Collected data

----------------------------------------

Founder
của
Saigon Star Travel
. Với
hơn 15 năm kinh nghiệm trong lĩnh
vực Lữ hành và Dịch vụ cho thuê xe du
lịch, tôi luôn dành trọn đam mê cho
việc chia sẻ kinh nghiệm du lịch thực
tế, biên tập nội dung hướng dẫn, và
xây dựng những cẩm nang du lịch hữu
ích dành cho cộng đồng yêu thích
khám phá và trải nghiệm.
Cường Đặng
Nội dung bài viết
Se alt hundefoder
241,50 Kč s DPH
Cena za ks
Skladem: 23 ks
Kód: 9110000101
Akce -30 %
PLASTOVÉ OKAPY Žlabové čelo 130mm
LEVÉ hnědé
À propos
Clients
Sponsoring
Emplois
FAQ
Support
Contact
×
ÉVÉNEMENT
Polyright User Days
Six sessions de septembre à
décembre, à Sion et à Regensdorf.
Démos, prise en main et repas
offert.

----------------------------------------

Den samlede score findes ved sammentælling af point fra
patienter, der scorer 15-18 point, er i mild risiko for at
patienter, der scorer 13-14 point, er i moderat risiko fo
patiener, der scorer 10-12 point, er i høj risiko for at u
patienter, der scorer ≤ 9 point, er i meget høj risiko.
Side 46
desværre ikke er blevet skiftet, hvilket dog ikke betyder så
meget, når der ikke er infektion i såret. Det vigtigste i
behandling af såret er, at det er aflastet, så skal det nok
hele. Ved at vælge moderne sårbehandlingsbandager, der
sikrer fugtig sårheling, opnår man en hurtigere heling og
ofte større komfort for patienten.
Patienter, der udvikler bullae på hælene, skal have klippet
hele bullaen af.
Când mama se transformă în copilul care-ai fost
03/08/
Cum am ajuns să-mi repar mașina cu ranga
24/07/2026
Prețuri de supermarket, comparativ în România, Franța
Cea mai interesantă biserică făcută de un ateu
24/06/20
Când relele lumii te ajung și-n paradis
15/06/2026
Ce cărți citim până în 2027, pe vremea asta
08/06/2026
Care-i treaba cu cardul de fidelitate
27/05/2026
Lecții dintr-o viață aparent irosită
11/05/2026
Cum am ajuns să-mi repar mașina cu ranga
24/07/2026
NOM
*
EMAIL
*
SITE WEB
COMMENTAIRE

----------------------------------------

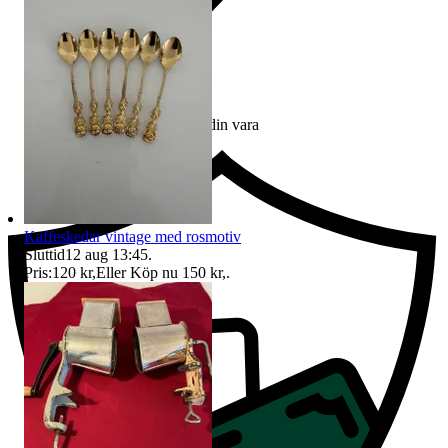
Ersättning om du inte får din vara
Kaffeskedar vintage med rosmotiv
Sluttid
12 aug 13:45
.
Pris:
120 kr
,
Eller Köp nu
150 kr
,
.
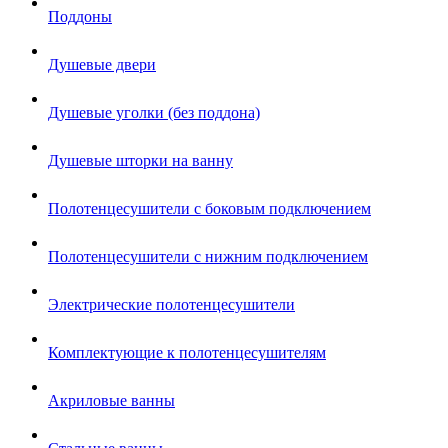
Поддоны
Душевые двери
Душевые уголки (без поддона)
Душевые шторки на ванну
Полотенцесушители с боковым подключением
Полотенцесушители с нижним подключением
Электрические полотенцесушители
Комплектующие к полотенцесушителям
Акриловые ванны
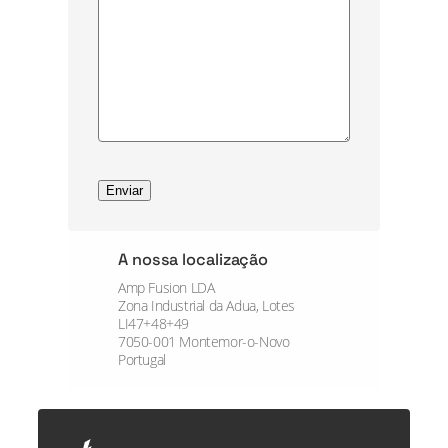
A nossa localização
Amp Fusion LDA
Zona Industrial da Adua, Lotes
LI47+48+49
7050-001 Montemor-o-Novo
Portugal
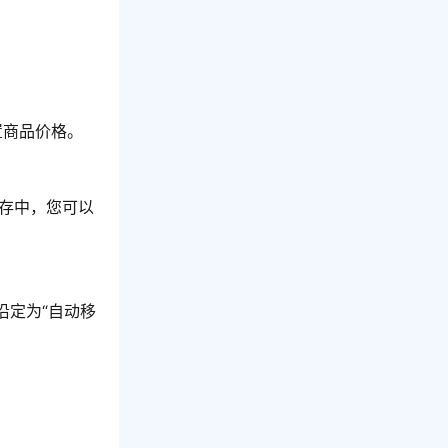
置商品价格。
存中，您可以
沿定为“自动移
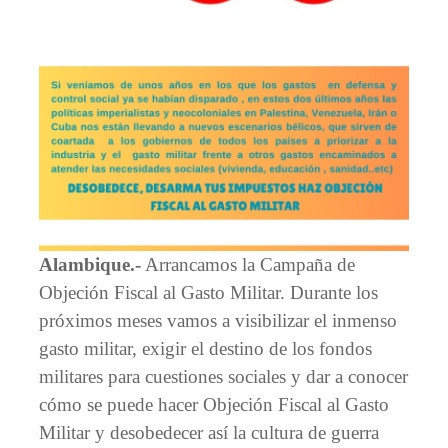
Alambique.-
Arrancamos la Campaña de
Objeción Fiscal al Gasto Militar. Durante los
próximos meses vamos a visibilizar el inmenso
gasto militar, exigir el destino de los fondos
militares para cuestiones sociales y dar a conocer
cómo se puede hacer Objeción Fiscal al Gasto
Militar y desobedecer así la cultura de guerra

----------------------------------------

--- Work to be completed ---
The answer must be a single number: how many lines above contain the word "risiko".

--- Your response ---
4